Toutes sortes d'agences de presse sont concernées, de toutes nationalités: CNN, ABC, Al-Jazeera, AFP, Reuters, RT, ZDF, RTL, Europe 1.
Le titre en anglais de la liste est sans équivoque: "7.901 scoundrels" ("7.901 scélérats"), tandis que le texte sur la page Web compare les journalistes à des "terroristes accrédités".
Les réactions ne se sont pas fait attendre.
La porte-parole de l'Organisation pour la sécurité et la coopération en Europe (OSCE) pour la liberté des médias Dunja Mijatoviс s'est déclarée inquiète au sujet de la sécurité des journalistes en Ukraine.
Même le département d'Etat américain a exprimé sa préoccupation.

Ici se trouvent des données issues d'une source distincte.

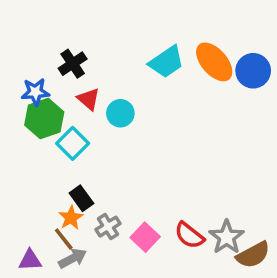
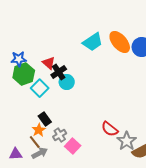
black cross: (73, 64) -> (59, 72), moved
cyan circle: (120, 113) -> (67, 82), moved
red semicircle: (189, 235) -> (110, 129), moved
pink square: (145, 237) -> (73, 146), moved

"Les Etats-Unis soutiennent fermement le principe fondamental de la liberté de la presse. Le travail des journalistes est d'une importance capitale, en particulier dans les pays où les droits civils et politiques sont en danger, ainsi que dans les zones de conflit, où les journalistes sont le plus en danger. Ainsi, cet incident est très préoccupant", a déclaré la porte-parole du département d'Etat américain Elizabeth Trudeau.
Certains journalistes affirment avoir signé une lettre ouverte enjoignant les autorités ukrainiennes à mener une enquête criminelle sur les activités du site. Beaucoup d'entre eux ont déjà reçu des menaces.
Mme Dominique Pradalié, secrétaire générale du Syndicat national des journalistes (SNJ), se joint à l'indignation générale dans un entretien accordé à Sputnik.
"Pour le Syndicat national des journalistes, les éléments concernant la vie privée des journalistes ne doivent pas être publiés, dans la mesure où ils ont droit comme tout le monde à une vie privée et ne doivent pas être montrés du doigt", a-t-elle fait remarquer.
"Le gouvernement de Kiev prend ses aises vis à vis du travail des journalistes, de la liberté de la presse et de la liberté d'expression. L'Ukraine tend à ressembler de plus en plus à la Turquie, où les journalistes sont opprimés et emprisonnés simplement parce qu'ils relatent autre chose que la vérité officielle que Kiev voudrait diffuser", a-t-il noté.
Selon lui, il est typique de ce genre de pays d'exposer les journalistes à des pressions et à des menaces.
"Il ne s'agit pas seulement d'une liste de noms, elle contient aussi toutes leurs informations personnelles. Cela les expose au chantage, les met sous pression, ce qui est le but recherché", a souligné M.Ochsenreiter.
Le procureur de Kiev a décidé le 11 mai d'ouvrir une enquête sur ce sujet, invoquant une obstruction à la pratique du journalisme.